FIGS. 21a and 21b are enlarged fragmentary detailed views taken along line 21a and line 21b of FIG. 21, respectively;

FIG. 22 is a partially broken side elevational view of the embodiment of FIG. 1, showing details of the synchronization mechanism, with the roof sections in retracted position; and

FIGS. 22a and 22b are enlarged fragmentary detailed views taken along line 22a and line 22b of FIG. 22, respectively.

With reference to the annexed drawings, in most of which many parts have voluntarily been omitted for clarity purposes (especially when the intermediate support structure is shown across the opening while the roof sections are retracted, which is not an actual configuration), the preferred embodiments of the present invention will be herein described for indicative purpose and by no means as of limitation.

Referring to FIGS. 1 to 4, there is schematically shown an embodiment 30 of a retractable roof system for large building structures such as stadiums 32 and the like in accordance with the present invention, as well as the different innovative components of the system. Although some components may more specifically be usable with the presence of predetermined portions of the structure, some others are applicable to most structures. As illustrated throughout the Figures, the present invention is illustrated on a large building structure being the Olympic Stadium™ 32 of Montreal, Canada known for having an inclined tower 33 for the support of an original retractable cover membrane (not shown) using a plurality of wire cables (not shown).

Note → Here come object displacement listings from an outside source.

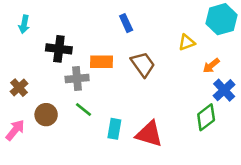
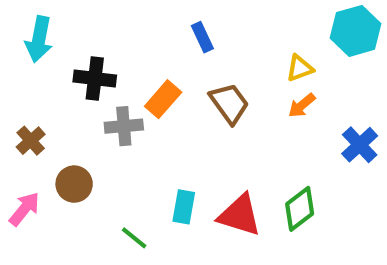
cyan arrow: (24, 24) -> (39, 39), size x1.5
orange rectangle: (102, 62) -> (163, 99), turned -50
orange arrow: (211, 66) -> (302, 105), moved
green line: (83, 109) -> (134, 238), moved
green diamond: (206, 117) -> (300, 209), moved

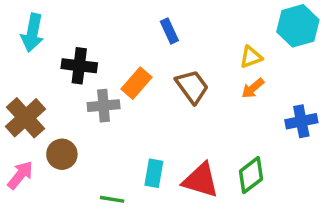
brown cross: (31, 141) -> (25, 118), size x1.6
blue cross: (360, 145) -> (301, 121), turned 32
green line: (134, 238) -> (112, 199), turned -30

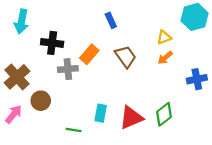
red triangle: (201, 180) -> (131, 118), turned -40

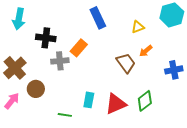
blue rectangle: (111, 20) -> (98, 18), size x1.5
yellow triangle: (164, 37) -> (138, 27), moved
brown trapezoid: (126, 57) -> (126, 63), moved

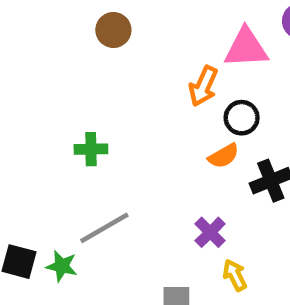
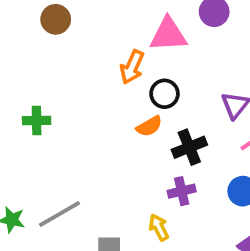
gray line: (104, 228) -> (59, 214), moved
purple cross: (210, 232) -> (182, 191), moved, turned 32

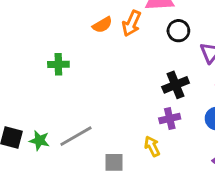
black circle: (164, 94) -> (178, 31), moved
orange semicircle: (149, 126) -> (102, 25), moved

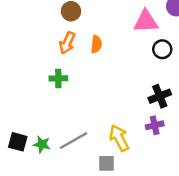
orange arrow: (132, 23) -> (67, 43), moved
orange semicircle: (102, 25) -> (96, 44), turned -54
yellow arrow: (152, 146) -> (119, 138), moved, size x1.5

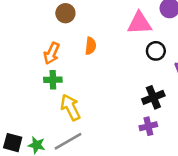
orange arrow: (67, 43) -> (52, 53), moved
yellow arrow: (119, 138) -> (70, 107), moved

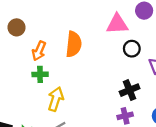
brown circle: (65, 13) -> (17, 27), moved
orange semicircle: (91, 46) -> (74, 44), size x1.6
yellow arrow: (70, 107) -> (56, 99), turned 45

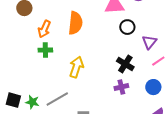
black cross: (130, 90) -> (125, 64), turned -36
yellow arrow: (56, 99) -> (76, 67), moved

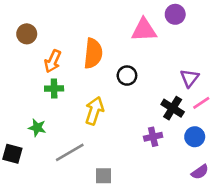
black circle: (127, 27) -> (127, 76), moved
black cross: (125, 64) -> (173, 108), moved
green star: (32, 102) -> (37, 128), moved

The stadium 32 typically includes grandstand fixed roof 34 including a plurality of cantilevers 36 and running around the sport field 37 (see FIGS. 5 and 11) and defining an inner periphery 38 thereof itself defining a roof opening 39. Although not shown, the inner periphery could be defined by walls or even wall/roof structures. The retractable roof system 30 of the present invention includes at least one, preferably two roof sections 40 of a generally planar roof structure that substantially cover the opening 39. Each roof section 40 is supported by at least one, preferably two self-supporting generally monolithic piers 42. A typical embodiment of each pier 42 is connected to the roof section 40 via a roof connecting part in the form of a roof support bracket 44 movably mounted on the pier 42, for displacement of the support bracket 44, and the roof section 40, relative to the pier 42. A typical embodiment of a roof deployment mechanism 46 (better seen in FIG. 14) connected to the support bracket 44 activates the displacement of the roof section 40 between a closed or deployed position in which the roof section 40 covers a respective portion of the opening 39, as shown in FIGS. 1 to 7, and an open or undeployed or retracted position in which the respective portion of the opening 39 is uncovered by the roof section 40, as shown in FIGS. 8 to 14. In the retracted position, each roof section 40 is preferably completely overlaid by a portion of the fixed roof 34 but could also be located above the fixed roof 34, or simply at least partially over an uncovered grandstand 45 (schematically shown in dotted lines in FIG. 8), or outside a stadium outer periphery without departing from the scope of the present invention. Although the present piers 42 are substantially structurally independent from the structure of the stadium, they could eventually be part of that structure if required or desired. The piers 42 typically support the respective roof section 40 along a roof support axis passing by the center of gravity 41 of the section, when in the closed position.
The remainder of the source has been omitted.